(Data records):
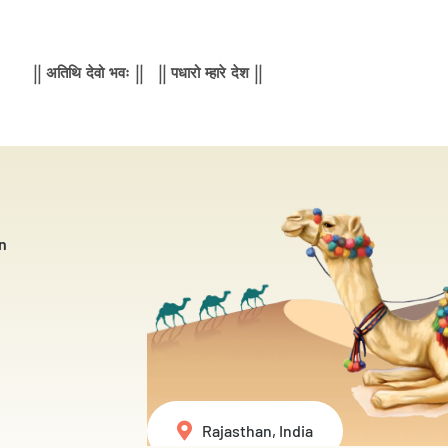
|| अतिथि देवो भवः || || पधारो म्हारे देश ||
n
Rajasthan, India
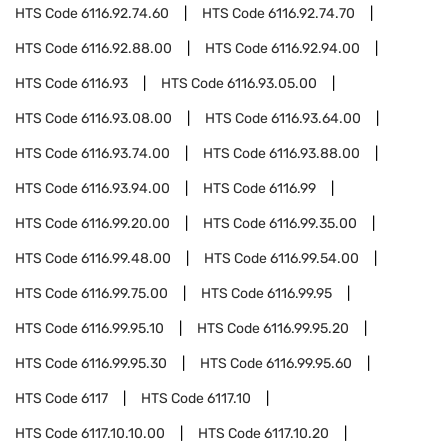
HTS Code
6116.92.74.60
HTS Code
6116.92.74.70
HTS Code
6116.92.88.00
HTS Code
6116.92.94.00
HTS Code
6116.93
HTS Code
6116.93.05.00
HTS Code
6116.93.08.00
HTS Code
6116.93.64.00
HTS Code
6116.93.74.00
HTS Code
6116.93.88.00
HTS Code
6116.93.94.00
HTS Code
6116.99
HTS Code
6116.99.20.00
HTS Code
6116.99.35.00
HTS Code
6116.99.48.00
HTS Code
6116.99.54.00
HTS Code
6116.99.75.00
HTS Code
6116.99.95
HTS Code
6116.99.95.10
HTS Code
6116.99.95.20
HTS Code
6116.99.95.30
HTS Code
6116.99.95.60
HTS Code
6117
HTS Code
6117.10
HTS Code
6117.10.10.00
HTS Code
6117.10.20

(Goal of the exercise):
Omit the pictures and set down the records exactly.

(Result of this exercise):
|| अतिथि देवो भवः || || पधारो म्हारे देश ||
n
Rajasthan, India
HTS Code
6116.92.74.60
HTS Code
6116.92.74.70
HTS Code
6116.92.88.00
HTS Code
6116.92.94.00
HTS Code
6116.93
HTS Code
6116.93.05.00
HTS Code
6116.93.08.00
HTS Code
6116.93.64.00
HTS Code
6116.93.74.00
HTS Code
6116.93.88.00
HTS Code
6116.93.94.00
HTS Code
6116.99
HTS Code
6116.99.20.00
HTS Code
6116.99.35.00
HTS Code
6116.99.48.00
HTS Code
6116.99.54.00
HTS Code
6116.99.75.00
HTS Code
6116.99.95
HTS Code
6116.99.95.10
HTS Code
6116.99.95.20
HTS Code
6116.99.95.30
HTS Code
6116.99.95.60
HTS Code
6117
HTS Code
6117.10
HTS Code
6117.10.10.00
HTS Code
6117.10.20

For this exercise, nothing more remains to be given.